R H Steele, on 17 December 2015 - 04:42 PM, said:
Sid, that would be excellent, thank you. I'm still a little hazy about the include file function in OR, - the line-space business for one thing. It would be nice to know how many and type of include files now can be used. I could not really locate anything in the manual about it - or what the correct name is "include function" "include file" ??
The Include file concept was initially applied to .wags and .engs and simply put Include() means "go over there and read that file too". Using it in the *.trk is simply applying the idea in another place. In .wags and .engs any number of include files can be specified.
In the beginning, the only technical requirements I know of is to end the .inc file with a blank line and begin the file with either a blank line or a comment line (I choose to use a comment line and I put the file name there). Apparently that requirement has been dropped... but it's probably good practice to use line 1 as I described so you know what it is supposed to be.
I have done
a lot of experimenting with include files for .wags and .engs and have concluded they fall into three basic types:
- Will usually apply to each .wag and .eng -- think universal coupler and brake data.
- Will apply to all .wags or .engs of the same design from the same modeler AND those files are scattered across multiple trainset directories -- Joe's SD-40-2 locomotive skinned for 7 different roads, kept in 7 different folders, will likely have identical Lights data, among other things.

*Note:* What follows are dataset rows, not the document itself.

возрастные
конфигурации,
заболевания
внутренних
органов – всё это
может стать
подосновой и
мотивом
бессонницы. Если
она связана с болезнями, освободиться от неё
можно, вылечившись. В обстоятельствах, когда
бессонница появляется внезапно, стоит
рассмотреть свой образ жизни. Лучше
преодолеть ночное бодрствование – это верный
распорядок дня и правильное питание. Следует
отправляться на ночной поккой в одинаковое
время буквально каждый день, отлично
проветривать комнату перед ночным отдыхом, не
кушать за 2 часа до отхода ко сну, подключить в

- Will apply only to multiple .wags or .engs that are all in the same folder.
What seems to work best for these three is to put the first two types in specific-to-this-purpose directories in trainset (I used the names Common_Fleet_Stds for the first type and Common_Model_Stds for the second and that works well. The third type stays in the directory with its .wags or .engs. I've described this approach in several other posts.
I don't know how much thought has been given to where the include file for *.trk should go... seems to me it would be fine to leave it the home directory of the route itself, just like its parent *.trk file.